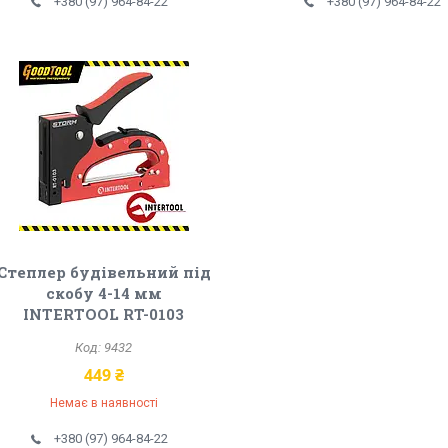
+380 (97) 964-84-22
+380 (97) 964-84-22
Степлер будівельний під
скобу 4-14 мм
INTERTOOL RT-0103
9432
449 ₴
Немає в наявності
+380 (97) 964-84-22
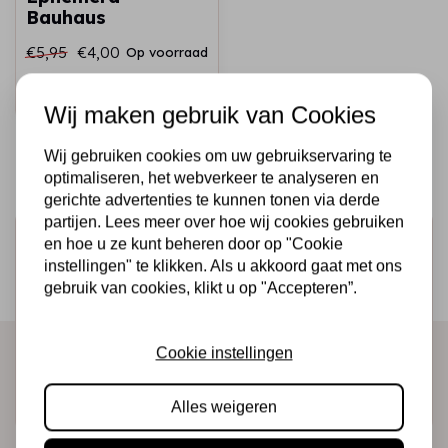
Bauhaus
€5,95
€4,00
Op voorraad
Snel toevoegen
Wij maken gebruik van Cookies
Wij gebruiken cookies om uw gebruikservaring te
optimaliseren, het webverkeer te analyseren en
gerichte advertenties te kunnen tonen via derde
partijen. Lees meer over hoe wij cookies gebruiken
Schrijf je in voor de nieuwsbrief
en hoe u ze kunt beheren door op "Cookie
instellingen" te klikken. Als u akkoord gaat met ons
Ontvang als eerste onze actie en nieuwe producten
gebruik van cookies, klikt u op "Accepteren”.
direct in je mailbox!
Cookie instellingen
Abonneer
Alles weigeren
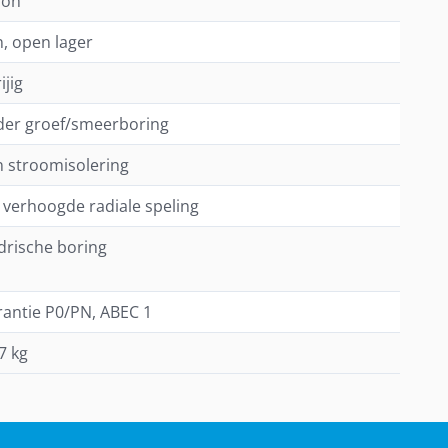
on
, open lager
ijig
der groef/smeerboring
 stroomisolering
t verhoogde radiale speling
ndrische boring
rantie P0/PN, ABEC 1
7 kg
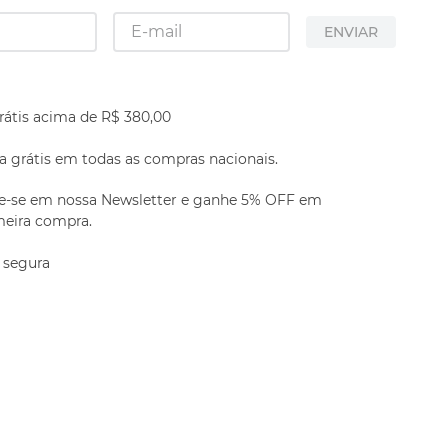
ENVIAR
rátis acima de R$ 380,00
 grátis em todas as compras nacionais.
e-se em nossa Newsletter e ganhe 5% OFF em
meira compra.
 segura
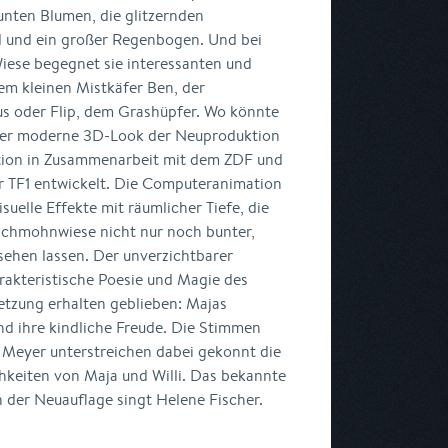
unten Blumen, die glitzernden
l und ein großer Regenbogen. Und bei
Wiese begegnet sie interessanten und
em kleinen Mistkäfer Ben, der
s oder Flip, dem Grashüpfer. Wo könnte
 Der moderne 3D-Look der Neuproduktion
ion in Zusammenarbeit mit dem ZDF und
 TF1 entwickelt. Die Computeranimation
uelle Effekte mit räumlicher Tiefe, die
tschmohnwiese nicht nur noch bunter,
sehen lassen. Der unverzichtbarer
arakteristische Poesie und Magie des
setzung erhalten geblieben: Majas
d ihre kindliche Freude. Die Stimmen
 Meyer unterstreichen dabei gekonnt die
hkeiten von Maja und Willi. Das bekannte
n der Neuauflage singt Helene Fischer.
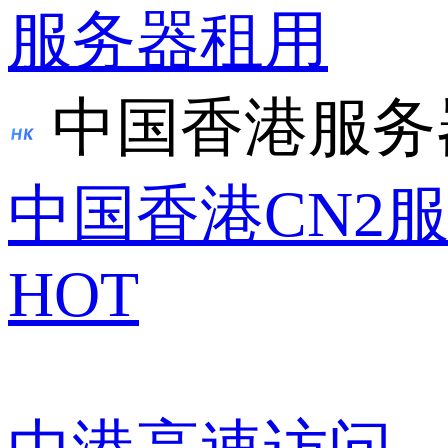
服务器租用
中国香港服务
中国香港CN2
HOT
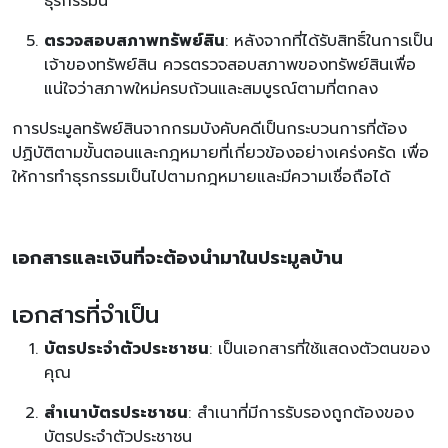
ธุรกรรมนี้
ตรวจสอบสภาพทรัพย์สิน
: หลังจากที่ได้รับสิทธิ์ในการเป็น
เจ้าของทรัพย์สิน ควรตรวจสอบสภาพของทรัพย์สินเพื่อ
แน่ใจว่าสภาพใหม่ครบถ้วนและสมบูรณ์ตามที่ตกลง
การประมูลทรัพย์สินจากกรมบังคับคดีเป็นกระบวนการที่ต้อง
ปฏิบัติตามขั้นตอนและกฎหมายที่เกี่ยวข้องอย่างเคร่งครัด เพื่อ
ให้การทำธุรกรรมเป็นไปตามกฎหมายและมีความเชื่อถือได้
เอกสารและเงินที่จะต้องนำมาในประมูลบ้าน
เอกสารที่จำเป็น
บัตรประจำตัวประชาชน
: เป็นเอกสารที่ใช้แสดงตัวตนของ
คุณ
สำเนาบัตรประชาชน
: สำเนาที่มีการรับรองถูกต้องของ
บัตรประจำตัวประชาชน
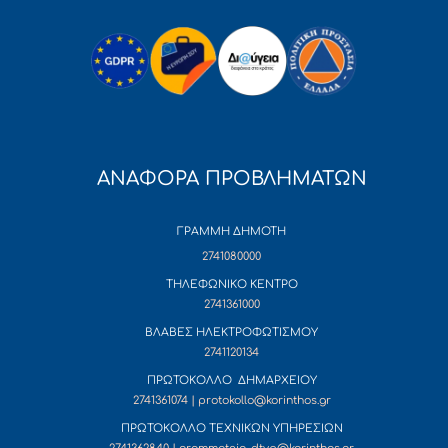
ΑΝΑΦΟΡΑ ΠΡΟΒΛΗΜΑΤΩΝ
ΓΡΑΜΜΗ ΔΗΜΟΤΗ
2741080000
ΤΗΛΕΦΩΝΙΚΟ ΚΕΝΤΡΟ
2741361000
ΒΛΑΒΕΣ ΗΛΕΚΤΡΟΦΩΤΙΣΜΟΥ
2741120134
ΠΡΩΤΟΚΟΛΛΟ ΔΗΜΑΡΧΕΙΟΥ
2741361074 | protokollo@korinthos.gr
ΠΡΩΤΟΚΟΛΛΟ ΤΕΧΝΙΚΩΝ ΥΠΗΡΕΣΙΩΝ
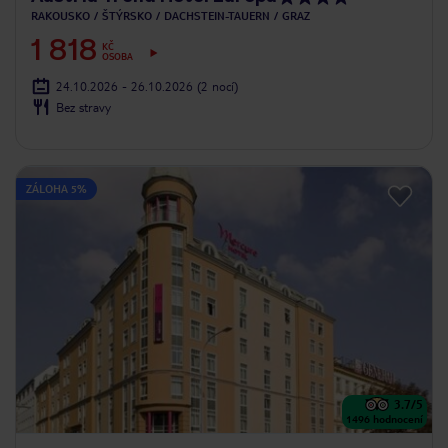
RAKOUSKO
ŠTÝRSKO
DACHSTEIN-TAUERN
GRAZ
1 818
KČ
OSOBA
24.10.2026 - 26.10.2026
(2 nocí)
Bez stravy
ZÁLOHA 5%
3.7
/5
1496
hodnocení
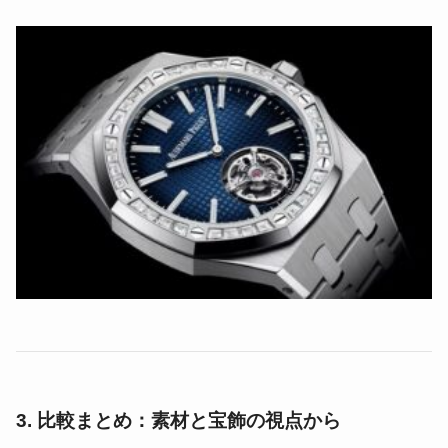
3. 比較まとめ：素材と宝飾の視点から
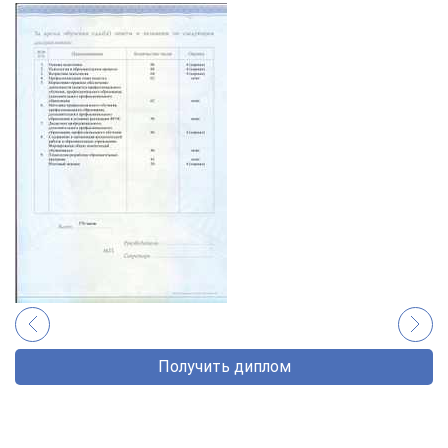
Получить диплом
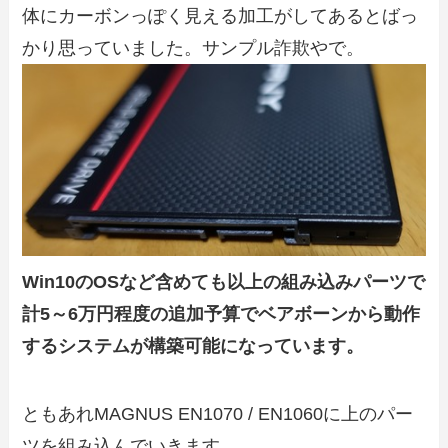
体にカーボンっぽく見える加工がしてあるとばっ
かり思っていました。サンプル詐欺やで。
Win10のOSなど含めても以上の組み込みパーツで
計5～6万円程度の追加予算でベアボーンから動作
するシステムが構築可能になっています。
ともあれMAGNUS EN1070 / EN1060に上のパー
ツを組み込んでいきます。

- - -

Retype everything in the entries exactly except the pictures.

OUTPUT FOR THIS TASK ▸
+380 (97) 964-84-22
+380 (97) 964-84-22
Степлер будівельний під
скобу 4-14 мм
INTERTOOL RT-0103
9432
449 ₴
Немає в наявності
+380 (97) 964-84-22
Bauhaus
€5,95
€4,00
Op voorraad
Snel toevoegen
Wij maken gebruik van Cookies
Wij gebruiken cookies om uw gebruikservaring te
optimaliseren, het webverkeer te analyseren en
gerichte advertenties te kunnen tonen via derde
partijen. Lees meer over hoe wij cookies gebruiken
Schrijf je in voor de nieuwsbrief
en hoe u ze kunt beheren door op "Cookie
instellingen" te klikken. Als u akkoord gaat met ons
Ontvang als eerste onze actie en nieuwe producten
gebruik van cookies, klikt u op "Accepteren”.
direct in je mailbox!
Cookie instellingen
Abonneer
Alles weigeren
on
, open lager
ijig
der groef/smeerboring
 stroomisolering
t verhoogde radiale speling
ndrische boring
rantie P0/PN, ABEC 1
7 kg
ENVIAR
rátis acima de R$ 380,00
 grátis em todas as compras nacionais.
e-se em nossa Newsletter e ganhe 5% OFF em
meira compra.
 segura
unten Blumen, die glitzernden
l und ein großer Regenbogen. Und bei
Wiese begegnet sie interessanten und
em kleinen Mistkäfer Ben, der
s oder Flip, dem Grashüpfer. Wo könnte
 Der moderne 3D-Look der Neuproduktion
ion in Zusammenarbeit mit dem ZDF und
 TF1 entwickelt. Die Computeranimation
uelle Effekte mit räumlicher Tiefe, die
tschmohnwiese nicht nur noch bunter,
sehen lassen. Der unverzichtbarer
arakteristische Poesie und Magie des
setzung erhalten geblieben: Majas
d ihre kindliche Freude. Die Stimmen
 Meyer unterstreichen dabei gekonnt die
hkeiten von Maja und Willi. Das bekannte
n der Neuauflage singt Helene Fischer.
服务器租用
中国香港服务
中国香港CN2
HOT
ธุรกรรมนี้
ตรวจสอบสภาพทรัพย์สิน
: หลังจากที่ได้รับสิทธิ์ในการเป็น
เจ้าของทรัพย์สิน ควรตรวจสอบสภาพของทรัพย์สินเพื่อ
แน่ใจว่าสภาพใหม่ครบถ้วนและสมบูรณ์ตามที่ตกลง
การประมูลทรัพย์สินจากกรมบังคับคดีเป็นกระบวนการที่ต้อง
ปฏิบัติตามขั้นตอนและกฎหมายที่เกี่ยวข้องอย่างเคร่งครัด เพื่อ
ให้การทำธุรกรรมเป็นไปตามกฎหมายและมีความเชื่อถือได้
เอกสารและเงินที่จะต้องนำมาในประมูลบ้าน
เอกสารที่จำเป็น
บัตรประจำตัวประชาชน
: เป็นเอกสารที่ใช้แสดงตัวตนของ
คุณ
สำเนาบัตรประชาชน
: สำเนาที่มีการรับรองถูกต้องของ
บัตรประจำตัวประชาชน
ΑΝΑΦΟΡΑ ΠΡΟΒΛΗΜΑΤΩΝ
ΓΡΑΜΜΗ ΔΗΜΟΤΗ
2741080000
ΤΗΛΕΦΩΝΙΚΟ ΚΕΝΤΡΟ
2741361000
ΒΛΑΒΕΣ ΗΛΕΚΤΡΟΦΩΤΙΣΜΟΥ
2741120134
ΠΡΩΤΟΚΟΛΛΟ ΔΗΜΑΡΧΕΙΟΥ
2741361074 | protokollo@korinthos.gr
ΠΡΩΤΟΚΟΛΛΟ ΤΕΧΝΙΚΩΝ ΥΠΗΡΕΣΙΩΝ
RAKOUSKO
ŠTÝRSKO
DACHSTEIN-TAUERN
GRAZ
1 818
KČ
OSOBA
24.10.2026 - 26.10.2026
(2 nocí)
Bez stravy
ZÁLOHA 5%
3.7
/5
1496
hodnocení
3. 比較まとめ：素材と宝飾の視点から
Получить диплом
体にカーボンっぽく見える加工がしてあるとばっ
かり思っていました。サンプル詐欺やで。
Win10のOSなど含めても以上の組み込みパーツで
計5～6万円程度の追加予算でベアボーンから動作
するシステムが構築可能になっています。
ともあれMAGNUS EN1070 / EN1060に上のパー
ツを組み込んでいきます。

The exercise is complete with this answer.